▶ _Extracted entries_:
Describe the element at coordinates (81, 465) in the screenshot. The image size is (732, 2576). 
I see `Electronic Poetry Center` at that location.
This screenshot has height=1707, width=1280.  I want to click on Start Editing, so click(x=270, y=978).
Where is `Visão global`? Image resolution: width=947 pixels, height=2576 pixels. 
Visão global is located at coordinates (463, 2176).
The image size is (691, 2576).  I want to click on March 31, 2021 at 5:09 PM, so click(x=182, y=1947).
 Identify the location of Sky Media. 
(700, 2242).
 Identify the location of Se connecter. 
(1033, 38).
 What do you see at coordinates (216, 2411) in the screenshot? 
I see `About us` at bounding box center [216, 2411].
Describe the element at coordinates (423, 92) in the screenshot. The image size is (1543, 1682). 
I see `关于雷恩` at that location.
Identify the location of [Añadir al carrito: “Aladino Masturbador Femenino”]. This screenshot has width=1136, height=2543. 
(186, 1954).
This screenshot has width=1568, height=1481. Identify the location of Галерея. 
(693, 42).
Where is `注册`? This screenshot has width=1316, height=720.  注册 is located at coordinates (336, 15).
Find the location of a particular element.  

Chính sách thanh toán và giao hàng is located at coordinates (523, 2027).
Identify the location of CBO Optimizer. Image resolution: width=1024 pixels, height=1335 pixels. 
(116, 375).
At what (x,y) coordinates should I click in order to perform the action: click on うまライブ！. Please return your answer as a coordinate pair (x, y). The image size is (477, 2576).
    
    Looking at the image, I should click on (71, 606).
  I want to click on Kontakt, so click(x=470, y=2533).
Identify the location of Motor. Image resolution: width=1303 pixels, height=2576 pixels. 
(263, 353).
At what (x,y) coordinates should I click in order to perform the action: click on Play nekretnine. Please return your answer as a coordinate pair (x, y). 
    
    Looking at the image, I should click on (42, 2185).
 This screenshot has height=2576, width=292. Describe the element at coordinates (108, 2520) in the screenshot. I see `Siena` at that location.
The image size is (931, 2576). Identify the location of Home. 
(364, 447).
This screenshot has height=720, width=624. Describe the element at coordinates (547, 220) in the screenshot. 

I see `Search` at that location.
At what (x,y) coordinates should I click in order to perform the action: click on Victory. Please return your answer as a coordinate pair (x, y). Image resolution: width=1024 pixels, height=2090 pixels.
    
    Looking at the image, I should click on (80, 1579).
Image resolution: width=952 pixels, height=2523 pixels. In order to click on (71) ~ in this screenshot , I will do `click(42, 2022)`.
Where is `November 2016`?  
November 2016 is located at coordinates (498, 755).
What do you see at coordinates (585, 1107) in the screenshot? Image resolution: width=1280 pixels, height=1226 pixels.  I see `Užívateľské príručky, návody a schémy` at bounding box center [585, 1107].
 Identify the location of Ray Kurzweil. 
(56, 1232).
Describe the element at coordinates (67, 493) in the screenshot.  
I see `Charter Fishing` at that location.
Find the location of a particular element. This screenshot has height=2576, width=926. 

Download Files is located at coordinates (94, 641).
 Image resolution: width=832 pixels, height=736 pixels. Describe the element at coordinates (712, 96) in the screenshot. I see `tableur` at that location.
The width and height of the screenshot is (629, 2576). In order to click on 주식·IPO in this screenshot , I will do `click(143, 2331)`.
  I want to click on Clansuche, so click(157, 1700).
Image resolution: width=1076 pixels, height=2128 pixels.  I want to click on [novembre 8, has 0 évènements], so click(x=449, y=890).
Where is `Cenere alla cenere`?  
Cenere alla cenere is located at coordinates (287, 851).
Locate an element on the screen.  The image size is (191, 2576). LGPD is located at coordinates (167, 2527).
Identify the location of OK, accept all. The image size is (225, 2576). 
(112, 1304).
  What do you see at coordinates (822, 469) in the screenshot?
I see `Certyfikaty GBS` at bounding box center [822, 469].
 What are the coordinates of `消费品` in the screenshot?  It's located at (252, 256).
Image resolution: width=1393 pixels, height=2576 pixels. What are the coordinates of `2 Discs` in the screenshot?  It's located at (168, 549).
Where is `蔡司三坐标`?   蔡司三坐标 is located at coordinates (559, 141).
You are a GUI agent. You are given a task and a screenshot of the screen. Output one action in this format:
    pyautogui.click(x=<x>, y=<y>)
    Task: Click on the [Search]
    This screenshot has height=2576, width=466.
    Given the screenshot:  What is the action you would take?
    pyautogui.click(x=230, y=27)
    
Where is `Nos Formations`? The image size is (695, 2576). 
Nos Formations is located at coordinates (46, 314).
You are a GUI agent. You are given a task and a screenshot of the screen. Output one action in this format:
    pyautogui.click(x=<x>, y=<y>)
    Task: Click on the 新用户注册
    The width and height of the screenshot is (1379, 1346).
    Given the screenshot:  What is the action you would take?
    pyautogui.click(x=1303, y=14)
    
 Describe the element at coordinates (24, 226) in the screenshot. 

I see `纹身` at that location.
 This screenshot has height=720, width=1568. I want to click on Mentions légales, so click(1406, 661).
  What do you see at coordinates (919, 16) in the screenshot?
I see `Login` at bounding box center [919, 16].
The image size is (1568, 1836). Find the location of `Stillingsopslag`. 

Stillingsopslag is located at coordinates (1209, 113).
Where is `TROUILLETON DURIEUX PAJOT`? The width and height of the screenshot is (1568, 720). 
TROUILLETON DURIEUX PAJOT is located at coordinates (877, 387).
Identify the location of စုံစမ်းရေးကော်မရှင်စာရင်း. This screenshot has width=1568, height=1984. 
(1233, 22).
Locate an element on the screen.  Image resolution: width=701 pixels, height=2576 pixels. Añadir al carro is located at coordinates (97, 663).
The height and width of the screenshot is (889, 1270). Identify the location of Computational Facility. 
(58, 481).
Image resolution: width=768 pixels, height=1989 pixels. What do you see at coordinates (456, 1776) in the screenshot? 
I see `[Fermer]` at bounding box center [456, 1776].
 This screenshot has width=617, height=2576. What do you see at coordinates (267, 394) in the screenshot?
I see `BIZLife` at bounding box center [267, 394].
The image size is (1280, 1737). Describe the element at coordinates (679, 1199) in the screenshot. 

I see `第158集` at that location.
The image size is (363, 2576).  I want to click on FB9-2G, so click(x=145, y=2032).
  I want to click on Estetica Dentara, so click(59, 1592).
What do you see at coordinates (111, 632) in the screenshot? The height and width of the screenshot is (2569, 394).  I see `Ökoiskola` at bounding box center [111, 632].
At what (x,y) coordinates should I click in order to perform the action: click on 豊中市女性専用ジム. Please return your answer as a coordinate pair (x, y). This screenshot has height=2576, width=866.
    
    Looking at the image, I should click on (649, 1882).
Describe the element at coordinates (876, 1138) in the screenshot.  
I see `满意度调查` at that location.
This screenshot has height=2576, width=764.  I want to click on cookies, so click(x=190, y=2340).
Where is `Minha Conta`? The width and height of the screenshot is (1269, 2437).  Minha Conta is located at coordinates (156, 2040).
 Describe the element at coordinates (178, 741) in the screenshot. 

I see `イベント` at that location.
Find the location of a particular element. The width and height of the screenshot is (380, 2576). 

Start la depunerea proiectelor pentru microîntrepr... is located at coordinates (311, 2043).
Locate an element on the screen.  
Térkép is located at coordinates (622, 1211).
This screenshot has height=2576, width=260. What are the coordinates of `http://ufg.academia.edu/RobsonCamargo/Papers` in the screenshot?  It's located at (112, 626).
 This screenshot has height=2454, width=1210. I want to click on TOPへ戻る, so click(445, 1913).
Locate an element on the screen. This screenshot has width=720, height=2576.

▶ _Work request_: Each record should be transcribed exactly as it was written.

▶ _Task response_:
Describe the element at coordinates (81, 465) in the screenshot. The image size is (732, 2576). 
I see `Electronic Poetry Center` at that location.
This screenshot has height=1707, width=1280.  I want to click on Start Editing, so click(x=270, y=978).
Where is `Visão global`? Image resolution: width=947 pixels, height=2576 pixels. 
Visão global is located at coordinates (463, 2176).
The image size is (691, 2576).  I want to click on March 31, 2021 at 5:09 PM, so click(x=182, y=1947).
 Identify the location of Sky Media. 
(700, 2242).
 Identify the location of Se connecter. 
(1033, 38).
 What do you see at coordinates (216, 2411) in the screenshot? 
I see `About us` at bounding box center [216, 2411].
Describe the element at coordinates (423, 92) in the screenshot. The image size is (1543, 1682). 
I see `关于雷恩` at that location.
Identify the location of [Añadir al carrito: “Aladino Masturbador Femenino”]. This screenshot has width=1136, height=2543. 
(186, 1954).
This screenshot has width=1568, height=1481. Identify the location of Галерея. 
(693, 42).
Where is `注册`? This screenshot has width=1316, height=720.  注册 is located at coordinates (336, 15).
Find the location of a particular element.  

Chính sách thanh toán và giao hàng is located at coordinates (523, 2027).
Identify the location of CBO Optimizer. Image resolution: width=1024 pixels, height=1335 pixels. 
(116, 375).
At what (x,y) coordinates should I click in order to perform the action: click on うまライブ！. Please return your answer as a coordinate pair (x, y). The image size is (477, 2576).
    
    Looking at the image, I should click on (71, 606).
  I want to click on Kontakt, so click(x=470, y=2533).
Identify the location of Motor. Image resolution: width=1303 pixels, height=2576 pixels. 
(263, 353).
At what (x,y) coordinates should I click in order to perform the action: click on Play nekretnine. Please return your answer as a coordinate pair (x, y). 
    
    Looking at the image, I should click on (42, 2185).
 This screenshot has height=2576, width=292. Describe the element at coordinates (108, 2520) in the screenshot. I see `Siena` at that location.
The image size is (931, 2576). Identify the location of Home. 
(364, 447).
This screenshot has height=720, width=624. Describe the element at coordinates (547, 220) in the screenshot. 

I see `Search` at that location.
At what (x,y) coordinates should I click in order to perform the action: click on Victory. Please return your answer as a coordinate pair (x, y). Image resolution: width=1024 pixels, height=2090 pixels.
    
    Looking at the image, I should click on (80, 1579).
Image resolution: width=952 pixels, height=2523 pixels. In order to click on (71) ~ in this screenshot , I will do `click(42, 2022)`.
Where is `November 2016`?  
November 2016 is located at coordinates (498, 755).
What do you see at coordinates (585, 1107) in the screenshot? Image resolution: width=1280 pixels, height=1226 pixels.  I see `Užívateľské príručky, návody a schémy` at bounding box center [585, 1107].
 Identify the location of Ray Kurzweil. 
(56, 1232).
Describe the element at coordinates (67, 493) in the screenshot.  
I see `Charter Fishing` at that location.
Find the location of a particular element. This screenshot has height=2576, width=926. 

Download Files is located at coordinates (94, 641).
 Image resolution: width=832 pixels, height=736 pixels. Describe the element at coordinates (712, 96) in the screenshot. I see `tableur` at that location.
The width and height of the screenshot is (629, 2576). In order to click on 주식·IPO in this screenshot , I will do `click(143, 2331)`.
  I want to click on Clansuche, so click(157, 1700).
Image resolution: width=1076 pixels, height=2128 pixels.  I want to click on [novembre 8, has 0 évènements], so click(x=449, y=890).
Where is `Cenere alla cenere`?  
Cenere alla cenere is located at coordinates (287, 851).
Locate an element on the screen.  The image size is (191, 2576). LGPD is located at coordinates (167, 2527).
Identify the location of OK, accept all. The image size is (225, 2576). 
(112, 1304).
  What do you see at coordinates (822, 469) in the screenshot?
I see `Certyfikaty GBS` at bounding box center [822, 469].
 What are the coordinates of `消费品` in the screenshot?  It's located at (252, 256).
Image resolution: width=1393 pixels, height=2576 pixels. What are the coordinates of `2 Discs` in the screenshot?  It's located at (168, 549).
Where is `蔡司三坐标`?   蔡司三坐标 is located at coordinates (559, 141).
You are a GUI agent. You are given a task and a screenshot of the screen. Output one action in this format:
    pyautogui.click(x=<x>, y=<y>)
    Task: Click on the [Search]
    This screenshot has height=2576, width=466.
    Given the screenshot:  What is the action you would take?
    pyautogui.click(x=230, y=27)
    
Where is `Nos Formations`? The image size is (695, 2576). 
Nos Formations is located at coordinates (46, 314).
You are a GUI agent. You are given a task and a screenshot of the screen. Output one action in this format:
    pyautogui.click(x=<x>, y=<y>)
    Task: Click on the 新用户注册
    The width and height of the screenshot is (1379, 1346).
    Given the screenshot:  What is the action you would take?
    pyautogui.click(x=1303, y=14)
    
 Describe the element at coordinates (24, 226) in the screenshot. 

I see `纹身` at that location.
 This screenshot has height=720, width=1568. I want to click on Mentions légales, so click(1406, 661).
  What do you see at coordinates (919, 16) in the screenshot?
I see `Login` at bounding box center [919, 16].
The image size is (1568, 1836). Find the location of `Stillingsopslag`. 

Stillingsopslag is located at coordinates (1209, 113).
Where is `TROUILLETON DURIEUX PAJOT`? The width and height of the screenshot is (1568, 720). 
TROUILLETON DURIEUX PAJOT is located at coordinates (877, 387).
Identify the location of စုံစမ်းရေးကော်မရှင်စာရင်း. This screenshot has width=1568, height=1984. 
(1233, 22).
Locate an element on the screen.  Image resolution: width=701 pixels, height=2576 pixels. Añadir al carro is located at coordinates (97, 663).
The height and width of the screenshot is (889, 1270). Identify the location of Computational Facility. 
(58, 481).
Image resolution: width=768 pixels, height=1989 pixels. What do you see at coordinates (456, 1776) in the screenshot? 
I see `[Fermer]` at bounding box center [456, 1776].
 This screenshot has width=617, height=2576. What do you see at coordinates (267, 394) in the screenshot?
I see `BIZLife` at bounding box center [267, 394].
The image size is (1280, 1737). Describe the element at coordinates (679, 1199) in the screenshot. 

I see `第158集` at that location.
The image size is (363, 2576).  I want to click on FB9-2G, so click(x=145, y=2032).
  I want to click on Estetica Dentara, so click(59, 1592).
What do you see at coordinates (111, 632) in the screenshot? The height and width of the screenshot is (2569, 394).  I see `Ökoiskola` at bounding box center [111, 632].
At what (x,y) coordinates should I click in order to perform the action: click on 豊中市女性専用ジム. Please return your answer as a coordinate pair (x, y). This screenshot has height=2576, width=866.
    
    Looking at the image, I should click on (649, 1882).
Describe the element at coordinates (876, 1138) in the screenshot.  
I see `满意度调查` at that location.
This screenshot has height=2576, width=764.  I want to click on cookies, so click(x=190, y=2340).
Where is `Minha Conta`? The width and height of the screenshot is (1269, 2437).  Minha Conta is located at coordinates (156, 2040).
 Describe the element at coordinates (178, 741) in the screenshot. 

I see `イベント` at that location.
Find the location of a particular element. The width and height of the screenshot is (380, 2576). 

Start la depunerea proiectelor pentru microîntrepr... is located at coordinates (311, 2043).
Locate an element on the screen.  
Térkép is located at coordinates (622, 1211).
This screenshot has height=2576, width=260. What are the coordinates of `http://ufg.academia.edu/RobsonCamargo/Papers` in the screenshot?  It's located at (112, 626).
 This screenshot has height=2454, width=1210. I want to click on TOPへ戻る, so click(445, 1913).
Locate an element on the screen. This screenshot has width=720, height=2576.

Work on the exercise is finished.